I wasn't part of the wedding party; James and I were friends, but not that good friends, - and while I knew a fair number of people there, James' circle of friends had enlarged a fair bit and I didn't have that much in common with the other university people I did know. We'd done the whole "Oh, what are you doing now?" questions, with all the pretend fascination that people express, and then been lost for stuff to talk about. Some of them had gotten married, one set had kids, just... no commonality to talk about. I ended up at the bar, sitting there in this monkey suit, smiling falsely at everyone and wondering when I could leave decently without it being seen as 'a poor show' by the poor sod who just got hitched.
I was just consoling myself that at least it wasn't a full-on, three-day Indian wedding, and asking the barman for a bottle of Stella Artois when she plonked herself down on the spare stool next to me. I glanced at her and had to force myself to look back at the barman. I mean, talk about knockout. Once you start looking, it's hard not to stare. And for once, I was going to play it cool. Sure I was. I wasn't desperately trying not to look like a goldfish out of the bowl, not me. No, cool, calm and collected. That's what I was. Suuurrrrre.
Clarissa Anne McDonald (I would learn of the Anne part later), had shortish brown chestnut hair, very silky and full. I mean, just the hair alone looked like it had just walked out of hair advert. Wide cheekbones, full red lips, wide smile, which usually showed lots of perfectly aligned teeth. Smaller eyes than you would have thought, and pencil-thin eyebrows, but she pulled it off. Definitely someone you'd look twice at. Three times, in fact. Maybe even four, if she didn't catch you at it. She had the ability, when engaged with you, to give you her full attention. She didn't glance around, or fidget, or have body language that wasn't engaged with you. She faced you full-on, paid attention and watched your eyes.
Of course, now I know why, but back then it was a new thing. She could make you feel like you were interesting. Worth her time. I mean that was a massive ego boost for me when she deigned to focus her attention on me.
She ordered a gin and tonic, and I winced when she did so, and she said, "What's up? Is the gin crap or something?"

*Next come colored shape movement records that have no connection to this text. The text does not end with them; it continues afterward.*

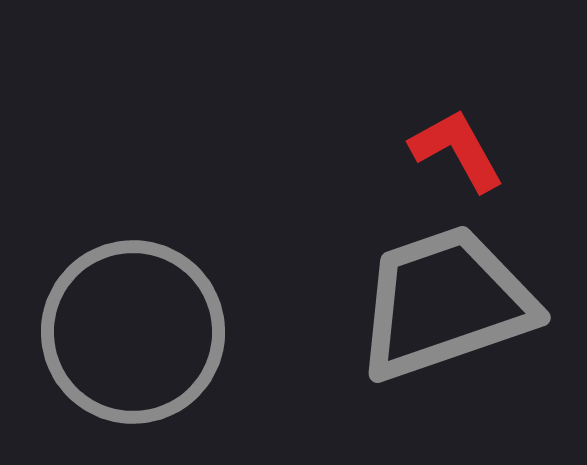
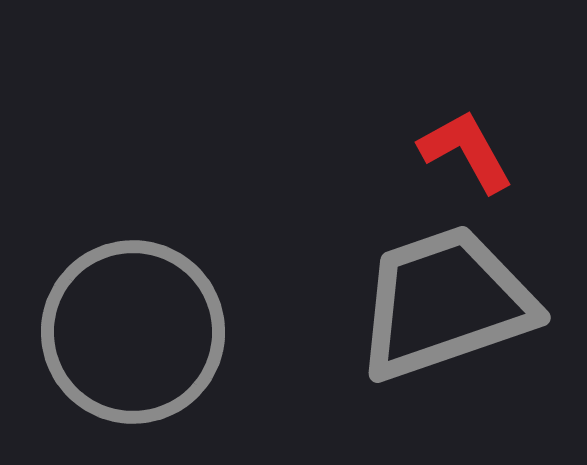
red L-shape: moved 9 px right, 1 px down
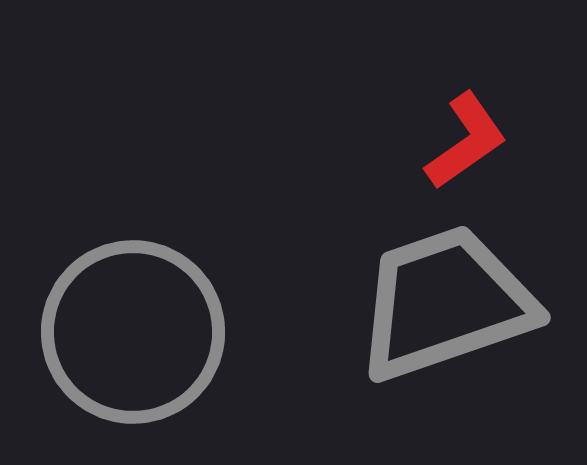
red L-shape: moved 10 px up; rotated 84 degrees clockwise
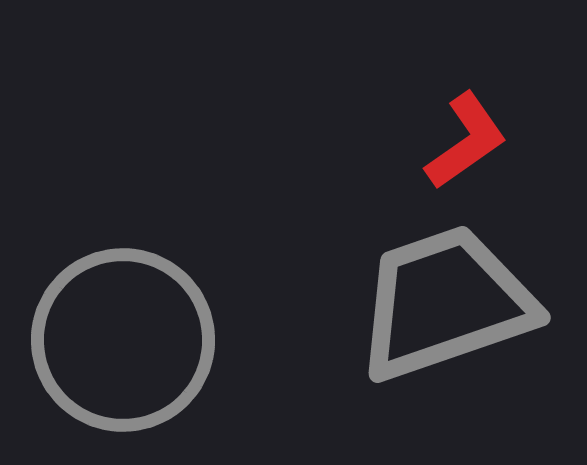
gray circle: moved 10 px left, 8 px down
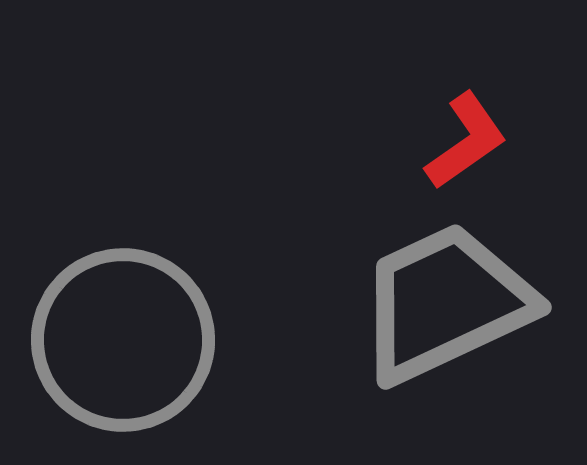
gray trapezoid: rotated 6 degrees counterclockwise
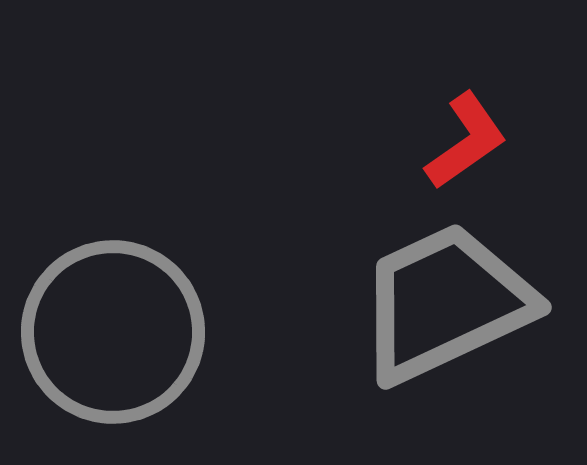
gray circle: moved 10 px left, 8 px up
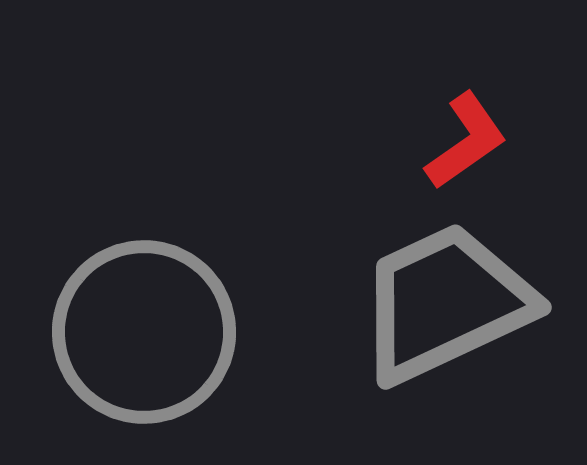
gray circle: moved 31 px right
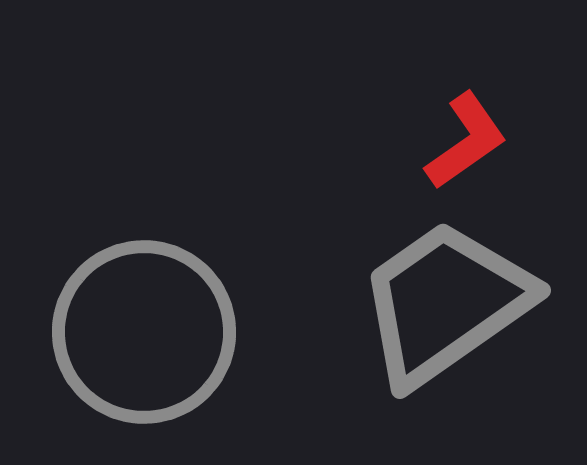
gray trapezoid: rotated 10 degrees counterclockwise
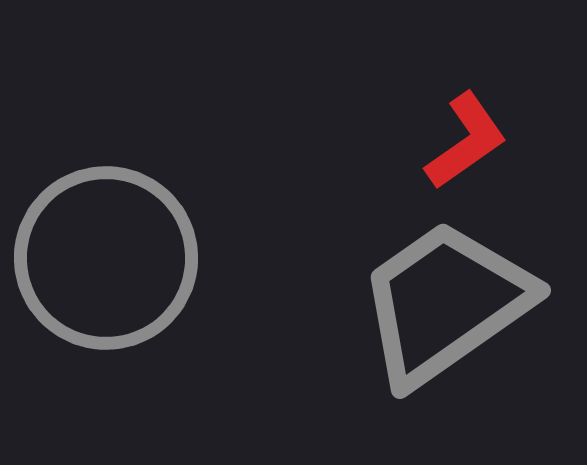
gray circle: moved 38 px left, 74 px up
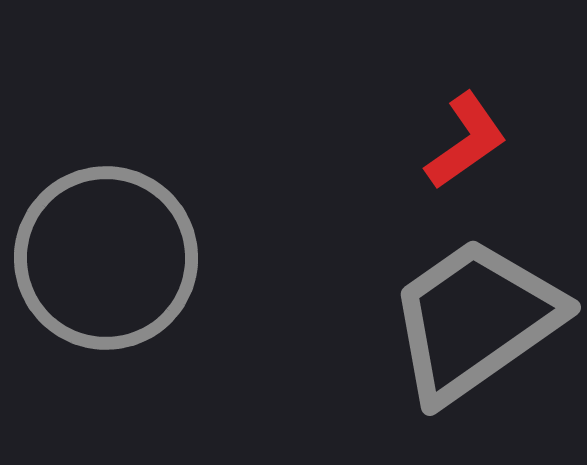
gray trapezoid: moved 30 px right, 17 px down
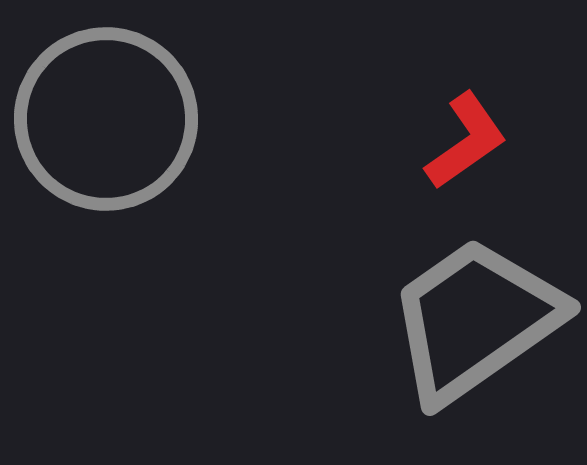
gray circle: moved 139 px up
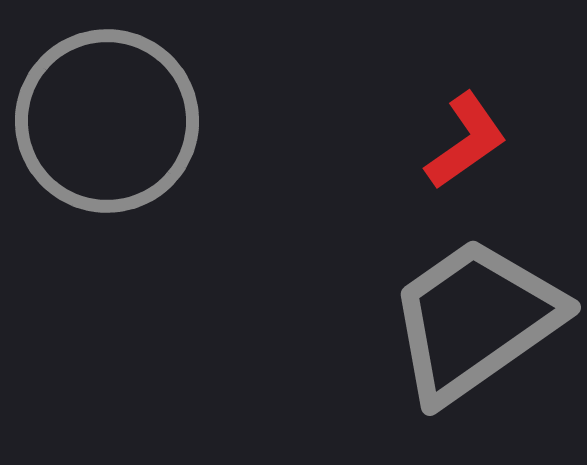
gray circle: moved 1 px right, 2 px down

I leaned in, even though it wasn't noisy, and whispered, "Get a double. It's watered down."
"Ahhh," she replied, tapping her nose in the age old, 'I understand' move. "Gotcha. Will do. Thanks for the tip."
She ordered and then swung around on the swivel stool, stocking-clad legs crossed over each other, the tight green sheath dress she was wearing rode up a little, and as I look back now, I'm pretty sure she knew it.

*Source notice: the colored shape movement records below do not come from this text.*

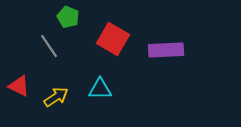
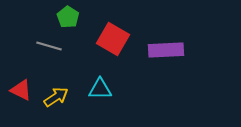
green pentagon: rotated 10 degrees clockwise
gray line: rotated 40 degrees counterclockwise
red triangle: moved 2 px right, 4 px down
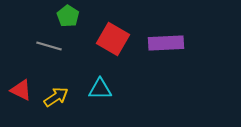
green pentagon: moved 1 px up
purple rectangle: moved 7 px up
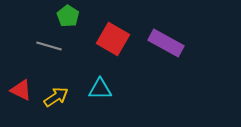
purple rectangle: rotated 32 degrees clockwise
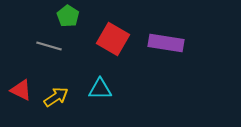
purple rectangle: rotated 20 degrees counterclockwise
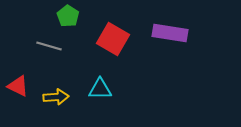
purple rectangle: moved 4 px right, 10 px up
red triangle: moved 3 px left, 4 px up
yellow arrow: rotated 30 degrees clockwise
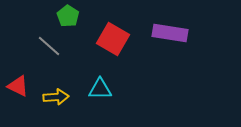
gray line: rotated 25 degrees clockwise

"Hi," she said, offering her hand. "I'm Clarissa. But if we end up friends, you can call me Risa. Most people do. Clarissa is just terribly snooty, don't you think?"
That was a hard one to answer correctly. On the one hand, agreeing with her that her name was snooty was not the way to a lifelong friendship. On the other, disagreeing with the first conversational tidbit offered, wasn't the way forward either.